The mayor advised reporters to talk to newly appointed Corporation Counsel Ed Siskel, who served as deputy White House counsel during the Obama administration. That’s apparently where the mayor is getting his view that Trump is on shaky legal ground.

Siskel branded Trump’s executive order an “unconstitutional attempt to force municipal police departments to aid in the enforcement of federal immigration law.”

“Despite professing concern for local law enforcement efforts, especially in Chicago, the order threatens to deny federal funding to local governments that refuse to be conscripted as auxiliary ICE agents,” Siskel was quoted as saying in an emailed statement.

“While Chicago is in full compliance with the requirements of federal immigration law, we oppose the order’s intent,” he wrote. “Chicago is proud to stand with 34 cities and counties across the country in asking a federal court to prevent the federal government from illegally withholding federal funds.”

For the umpteenth time, Emanuel reiterated that Chicago “has been and will continue to be” a sanctuary city where immigrants can access city services and live without fear of police harassment.

Only this time, he used the term “welcoming city” to describe Chicago’s status.

“Chicago has been and will be a welcoming city because people that come to Chicago — make the sacrifice, the struggle, the journey — are believing in a better tomorrow, and they’re part of keeping the American dream alive. Just like my grandfather 100 years ago and my father 70 years ago,” the mayor said.

“Chicago is gonna be very clear about what’s right [and] our principles. It’s also in our self-interest. I’ve been clear about that to the [Trump] administration, as have 34 other mayors of cities of all different types and sizes across the country. . . . Whether it’s people from Poland or Pakistan, Mexico or Moldova, where my grandfather came [from], or whether you’re from Ireland or India — if you believe in the American dream, we’re gonna welcome you to the city of Chicago.”

Once again, the mayor did not say how much DOJ funding Chicago stands to lose or whether the city would stop spending that money in anticipation that it might have to be repaid.

On Monday, Sessions tried to put some political muscle behind an executive order signed in January authorizing construction of a border wall with Mexico and the cutting off of federal funding to “jurisdictions that willfully refuse to comply” with immigration laws.

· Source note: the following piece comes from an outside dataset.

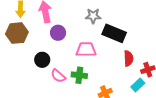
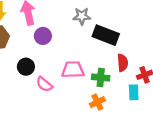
pink trapezoid: (86, 50) -> (73, 70), moved
green cross: (79, 75) -> (101, 78), moved
cyan rectangle: (138, 85) -> (134, 92), turned -48

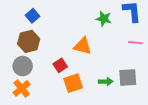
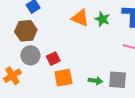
orange triangle: (83, 46) -> (80, 18), moved
gray circle: (23, 66) -> (30, 55), moved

Sessions showed up at the start of the daily White House press briefing and threatened to cut or even “claw back” Justice Department money flowing to sanctuary cities, counties and states.

The attorney general cited criminal acts by several illegal immigrants in San Francisco and Denver as he discussed how sanctuary localities violate federal law.

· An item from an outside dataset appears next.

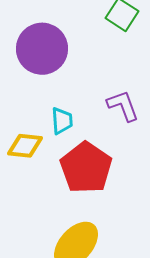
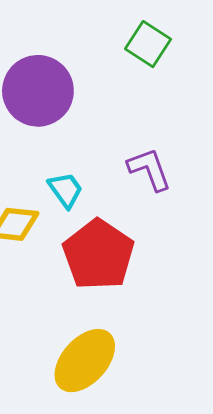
cyan trapezoid: (62, 121) -> (65, 190), turned -32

“The president has rightly said this disregard for law must end,” Sessions said.

“Today, I am urging states and local jurisdictions to comply with these federal laws. . . . Moreover, the Department of Justice will require a jurisdiction seeking or applying for Department of Justice grants to certify compliance with (federal law) as a condition of receiving these awards.”

In the current federal budget year, the Justice Department’s Office of Justice Programs is on track to distribute $4.1 billion in grants nationwide.

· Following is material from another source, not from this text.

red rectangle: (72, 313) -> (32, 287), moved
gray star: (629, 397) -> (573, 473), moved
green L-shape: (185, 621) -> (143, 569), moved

Seventy grants totaling $120.4 million are being sent to Illinois. Examples include a joint Chicago/Cook County Edward Byrne Memorial Justice Assistance Grant of $2,333,428; the Cook County Justice and Mental Health Collaboration, $243,012; and the Cook County South Suburban Safe and Thriving Communities Project, $1 million.

Besides Chicago and Cook County declaring sanctuary status, Evanston and Oak Park have sanctuary ordinances. Melrose Park has one in the works.

Evanston Police and the Northwestern University Police Department has received a Justice Department grant of $139,277 for a Body Worn Camera Implementation Program.